**What to do**
Nothing before the line containing "Segment right iliac vein." should appear; please restate that line and every later line word for word through the end of the listing.
═════ Information ═════
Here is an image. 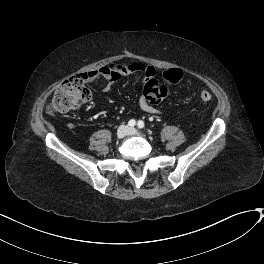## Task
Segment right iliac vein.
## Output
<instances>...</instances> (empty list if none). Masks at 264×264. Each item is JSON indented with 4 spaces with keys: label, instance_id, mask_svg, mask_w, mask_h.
<instances>
[{
    "label": "right iliac vein",
    "instance_id": "right-iliac-vein-1",
    "mask_svg": "<svg viewBox=\"0 0 264 264\" xmlns=\"http://www.w3.org/2000/svg\"><path fill=\"white\" fill-rule=\"evenodd\" d=\"M129 132V128L127 126H120L117 130V138L122 139L124 138Z\"/></svg>",
    "mask_w": 264,
    "mask_h": 264
}]
</instances>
═════
**Response**
Segment right iliac vein.
## Output
<instances>...</instances> (empty list if none). Masks at 264×264. Each item is JSON indented with 4 spaces with keys: label, instance_id, mask_svg, mask_w, mask_h.
<instances>
[{
    "label": "right iliac vein",
    "instance_id": "right-iliac-vein-1",
    "mask_svg": "<svg viewBox=\"0 0 264 264\" xmlns=\"http://www.w3.org/2000/svg\"><path fill=\"white\" fill-rule=\"evenodd\" d=\"M129 132V128L127 126H120L117 130V138L122 139L124 138Z\"/></svg>",
    "mask_w": 264,
    "mask_h": 264
}]
</instances>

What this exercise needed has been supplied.